Sunday 10 June 2012

The Invisible Workers by Afifa Faisal

As the government of Pakistan continues to neither ratify International Labour Organization’s Home Work Convention C-177 nor adopt a national policy on home-based workers, it is crucial to note that for poverty reduction, it is not the absolute creation of more job opportunities, but the nature of employment that matters.
When lack of decent work perpetuates urban slums, addressing the interests of low-income workers requires that the jobs being offered to them satisfy the four pillars of ILO’s Decent Work Agenda – employment opportunities, rights at work, social protection, and social dialogue. However, as access to decent work in the urban labour markets of Pakistan continue to decline, home-based workers (HBWs) as the lowest income group in the informal economy become the most invisible workers.
Home-based workers are either sub-contracted by formal enterprises to work on a piece-rate basis, or they are self-employed in small- scale enterprises that are often operated by families. They produce garments, make bangles, stitch shoes, weave carpets, process food, assemble automobile parts, and engage in other production from within homes. Yet, despite their contribution to the economic growth, HBWs are not defined as ‘workers’ and lack any social and legal protection.
Moreover, women home-based workers face additional concerns. While self-employed women workers may benefit from entrepreneurial enterprises, women workers are often constrained by limited human capital, lack of access to credit and property rights, gendered social norms which restrict them to the domestic space, reproductive responsibilities, and lack of agency over the allocation of space within their urban slum dwellings. In Pakistan, over 65 percent of all women workers and 4 percent of all male workers are estimated to be home-based. With women forming a disproportionate share of home-based workers, gendered implications of the lack of protection cannot be ignored.
In order to protect women home-based workers, Martha Alter Chen proposes a ‘3-V Framework’. The first V – ‘visibility’ –requires that women in the labour force are made visible through gender-specific labour force statistics.
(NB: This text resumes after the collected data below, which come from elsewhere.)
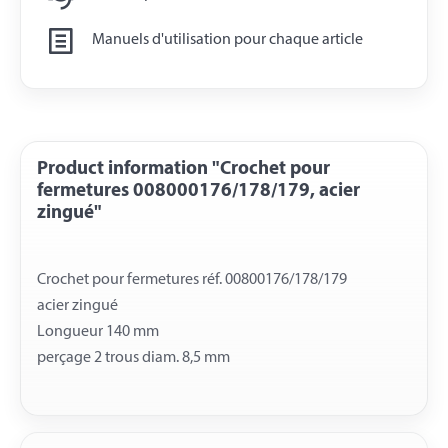
Manuels d'utilisation pour chaque article
Product information "Crochet pour
fermetures 008000176/178/179, acier
zingué"
Crochet pour fermetures réf. 00800176/178/179
acier zingué
Longueur 140 mm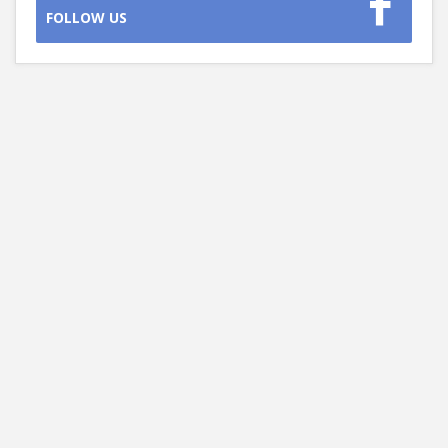
FOLLOW US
As the least visible of informal workers, the data on home-based workers would help illuminate women workers’ role in the economy for necessary policy formulations. The second V – ‘voice’ – notes that women workers need organizations and trade unions through which they can voice their concerns. ILO’s C-177 for home-based workers is of particular significance here, because it calls for national legislations to acknowledge the contributions of home-based workers and ensure that employers establish minimum labour standards. Other organizations including local trade unions have also been proactive in some countries to improve the conditions of home-based workers.

In India, for example, the Self-Employed Women’s Association (SEWA), a trade union of women informal workers, has been successful in negotiating decent piece-rates for home-based workers. The third and last V– ‘validity’ – demands that in order for women workers to be acknowledged as contributors to the economy, they should be incorporated into the labour laws as ‘workers’.

In commemorating the 101st International Women’s Day on March 8, the Home-Based Women Workers Federation (HBWWF) carried out a rally in Karachi in support of home-based women workers. Demanding the ratification of C-177 and the need to recognize home-based workers as ‘workers’ so that they are covered under social security schemes that offer health insurance, education, and pensions, the rally demanded protection of over 10 million women who engage in home-based work in Pakistan. As the informal economy of Pakistan continues to be a growing and permanent phenomenon, meeting the challenge of making visible the invisible home-based workers requires an urgent need to formulate a holistic policy framework which pays particular attention to the gender dynamics of home-based work.